"""

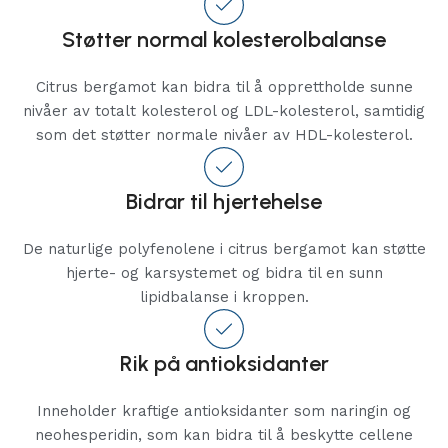
Støtter normal kolesterolbalanse
Citrus bergamot kan bidra til å opprettholde sunne
nivåer av totalt kolesterol og LDL-kolesterol, samtidig
som det støtter normale nivåer av HDL-kolesterol.
Bidrar til hjertehelse
De naturlige polyfenolene i citrus bergamot kan støtte
hjerte- og karsystemet og bidra til en sunn
lipidbalanse i kroppen.
Rik på antioksidanter
Inneholder kraftige antioksidanter som naringin og
neohesperidin, som kan bidra til å beskytte cellene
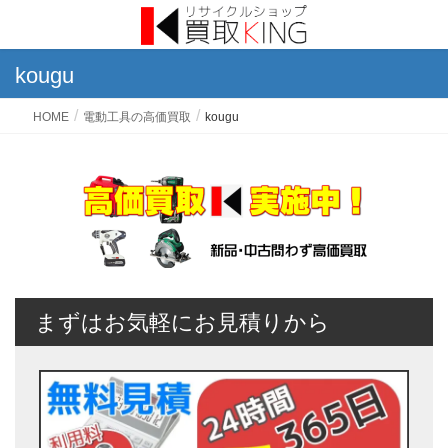
kougu
HOME
電動工具の高価買取
kougu
まずはお気軽にお見積りから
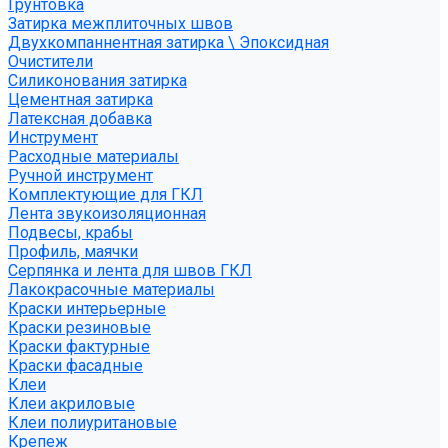
Грунтовка
Затирка межплиточных швов
Двухкомпаннентная затирка \ Эпоксидная
Очистители
Силиконования затирка
Цементная затирка
Латексная добавка
Инструмент
Расходные материалы
Ручной инструмент
Комплектующие для ГКЛ
Лента звукоизоляционная
Подвесы, крабы
Профиль, маячки
Серпянка и лента для швов ГКЛ
Лакокрасочные материалы
Краски интерьерные
Краски резиновые
Краски фактурные
Краски фасадные
Клеи
Клеи акриловые
Клеи полиуритановые
Крепеж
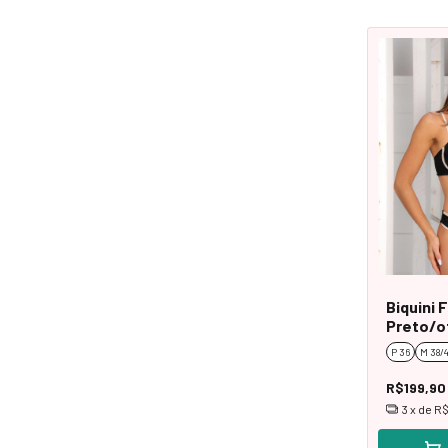
Biquini 
Preto/o
P 36
M 38/
R$199,90
3
x de
R$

"""

Pull each line containing "nivåer" from the records.

nivåer av totalt kolesterol og LDL-kolesterol, samtidig
som det støtter normale nivåer av HDL-kolesterol.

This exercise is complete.